# Anomaly Detection in R

# Mary Donovan Martello

## The goal of this project was to use R to design unsupervised predictive binary classification models to predict whether credit card transactions are fraudulent transactions.  This file prepares the dataset for feature selection and supervised learning models that are used for comparison with the unsupervised models.

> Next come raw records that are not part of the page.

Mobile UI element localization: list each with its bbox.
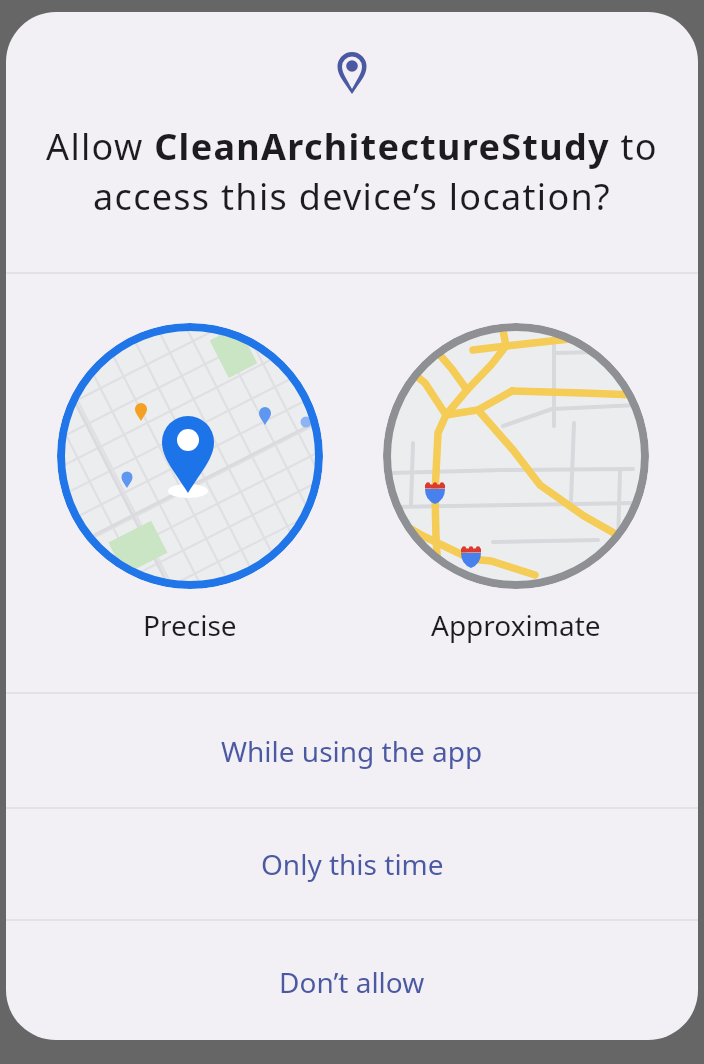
button[interactable]: While using the app xyxy=(6,694,698,807)
staticText: Precise xyxy=(143,606,237,644)
staticText: Allow CleanArchitectureStudy to access t… xyxy=(6,122,698,221)
button[interactable]: Only this time xyxy=(6,809,698,919)
staticText: Don’t allow xyxy=(279,963,425,1001)
button[interactable] xyxy=(383,323,649,589)
button[interactable]: Don’t allow xyxy=(6,924,698,1040)
button[interactable] xyxy=(57,323,323,589)
staticText: While using the app xyxy=(221,732,483,770)
staticText: Approximate xyxy=(431,606,601,644)
staticText: Only this time xyxy=(261,845,444,883)
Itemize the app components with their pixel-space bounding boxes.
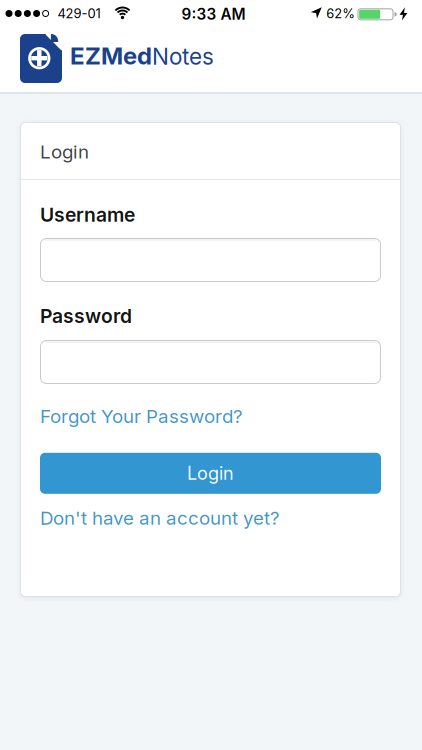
- staticText: Notes: [152, 43, 214, 70]
- staticText: Login: [40, 140, 89, 163]
- staticText: 429-01: [58, 6, 100, 21]
- button[interactable]: [40, 340, 381, 384]
- staticText: Password: [40, 304, 132, 328]
- staticText: EZMed: [70, 41, 152, 70]
- staticText: 62%: [326, 6, 355, 21]
- staticText: Forgot Your Password?: [40, 405, 243, 428]
- staticText: Username: [40, 203, 135, 226]
- staticText: 9:33 AM: [182, 5, 246, 23]
- staticText: Login: [187, 462, 234, 484]
- button[interactable]: Forgot Your Password?: [40, 405, 243, 428]
- button[interactable]: Login: [40, 453, 381, 494]
- staticText: Don't have an account yet?: [40, 507, 280, 529]
- button[interactable]: [40, 238, 381, 282]
- button[interactable]: Don't have an account yet?: [40, 507, 280, 529]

## Part 2:  Undersample Data for Feature Selection and Supervised Learning

In [2]:
# Importing required libraries
library(dplyr)
library(caret)
library(ggplot2)
library(caTools)
library(ROSE)
library(smotefamily)
library(rpart)
library(rpart.plot)
library(psych)
library(ltm)
library(corrplot)
library(e1071)
library(data.table)

suppressMessages(library(dplyr))
suppressMessages(library(caTools))
suppressMessages(library(ROSE))
suppressMessages(library(smotefamily))
suppressMessages(library(rpart.plot))
suppressMessages(library(psych))
suppressMessages(library(ltm))
suppressMessages(library(corrplot))
suppressMessages(library(e1071))
suppressMessages(library(data.table))

In [3]:
#Loading the dataset
fulldf<-read.csv("creditcard.csv")

In [4]:
# Convert class to a factor variable
fulldf$Class <- factor(fulldf$Class, levels =  c(0,1))

In [6]:
fulldf%>%head(3)

Time,V1,V2,V3,V4,V5,V6,V7,V8,V9,...,V21,V22,V23,V24,V25,V26,V27,V28,Amount,Class
0,-1.359807,-0.07278117,2.5363467,1.3781552,-0.33832077,0.46238778,0.23959855,0.0986979,0.363787,...,-0.01830678,0.2778376,-0.1104739,0.06692807,0.1285394,-0.1891148,0.133558377,-0.02105305,149.62,0
0,1.191857,0.26615071,0.1664801,0.4481541,0.06001765,-0.08236081,-0.07880298,0.08510165,-0.2554251,...,-0.22577525,-0.638672,0.101288,-0.33984648,0.1671704,0.1258945,-0.008983099,0.01472417,2.69,0
1,-1.358354,-1.34016307,1.7732093,0.3797796,-0.50319813,1.80049938,0.79146096,0.24767579,-1.5146543,...,0.24799815,0.7716794,0.9094123,-0.68928096,-0.3276418,-0.1390966,-0.055352794,-0.05975184,378.66,0


In [5]:
dim(fulldf)

### The dataset contains transactions made by credit cards in September 2013 by European cardholders. The dimension of the dataset is 31 features and 284,807 records. The dataset is highly imbalanced with respect to the percent of records with fraud labels (0.17%) versus records with non-fraud labels (99.83%).  To have feature selection better identify the significant features in the fraudulent cases, under sample the data for feature selection.

### Scaling

**Note: Data does not need to be scaled because Time removed and all but one remaining feature is a PCA feature.**

### Under Sample Data

In [5]:
# Random Under-Sampling (RUS)

# set the number of non-fraud records to under sample to
n_fraud <- 492
new_frac_fraud <- 0.50
new_n_total <- n_fraud/new_frac_fraud

undersampling_result <- ovun.sample(Class ~ .,
                                   data = fulldf,
                                   method = "under",
                                   N = new_n_total,
                                   seed =123)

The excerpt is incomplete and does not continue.